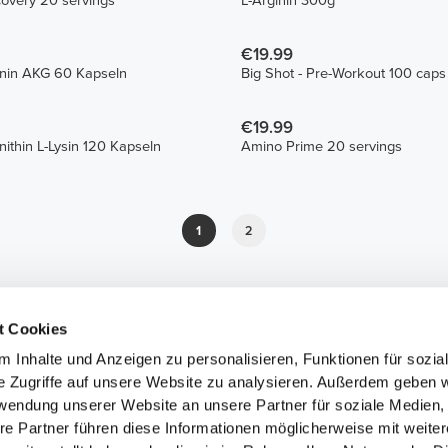
covery 20 servings
L-Arginin 300g
€19.99
inin AKG 60 Kapseln
Big Shot - Pre-Workout 100 caps
€19.99
nithin L-Lysin 120 Kapseln
Amino Prime 20 servings
1
2
t Cookies
 Inhalte und Anzeigen zu personalisieren, Funktionen für sozia
e Zugriffe auf unsere Website zu analysieren. Außerdem geben w
rwendung unserer Website an unsere Partner für soziale Medien
re Partner führen diese Informationen möglicherweise mit weite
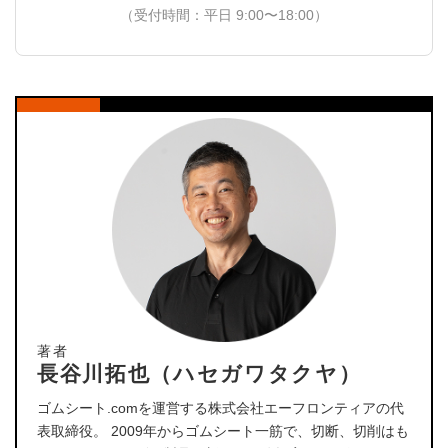
（受付時間：平日 9:00〜18:00）
著者
長谷川拓也（ハセガワタクヤ）
ゴムシート.comを運営する株式会社エーフロンティアの代
表取締役。 2009年からゴムシート一筋で、切断、切削はも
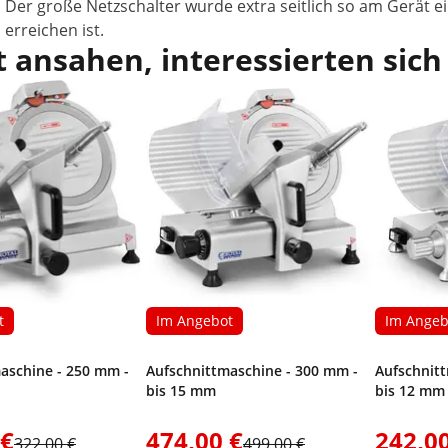
Der große Netzschalter wurde extra seitlich so am Gerät e
erreichen ist.
 ansahen, interessierten sich
t
Im Angebot
Im Angeb
aschine - 250 mm -
Aufschnittmaschine - 300 mm -
Aufschnit
bis 15 mm
bis 12 mm 
 €
474,00 €
242,00
322,00 €
499,00 €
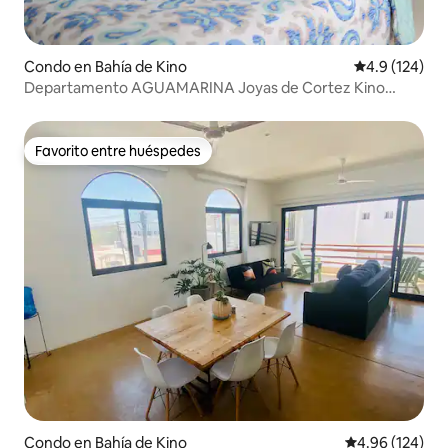
Condo en Bahía de Kino
Calificación 
4.9 (124)
Departamento AGUAMARINA Joyas de Cortez Kino
Nuevo
Favorito entre huéspedes
Favorito entre huéspedes
Condo en Bahía de Kino
Calificación pr
4.96 (124)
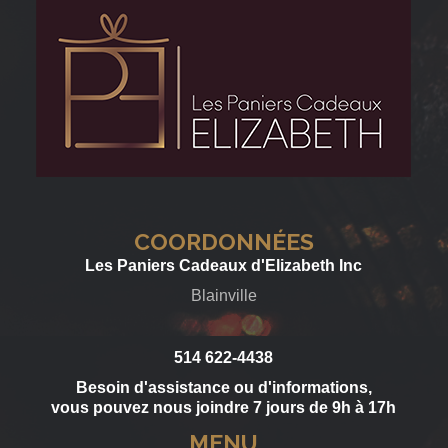
COORDONNÉES
Les Paniers Cadeaux d'Elizabeth Inc
Blainville
514 622-4438
Besoin d'assistance ou d'informations,
vous pouvez nous joindre 7 jours de 9h à 17h
MENU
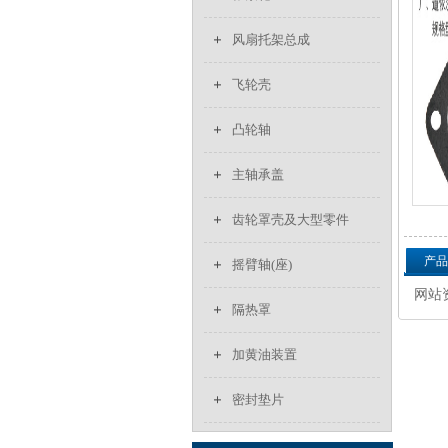
风扇托架总成
飞轮壳
凸轮轴
主轴承盖
齿轮罩壳及大型零件
产品
摇臂轴(座)
网站资
隔热罩
加黄油装置
密封垫片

#### [What you need to do]
Wherever the string "servings" appears in a line of the records above, copy that line.

#### [Solution to this problem]
covery 20 servings
Amino Prime 20 servings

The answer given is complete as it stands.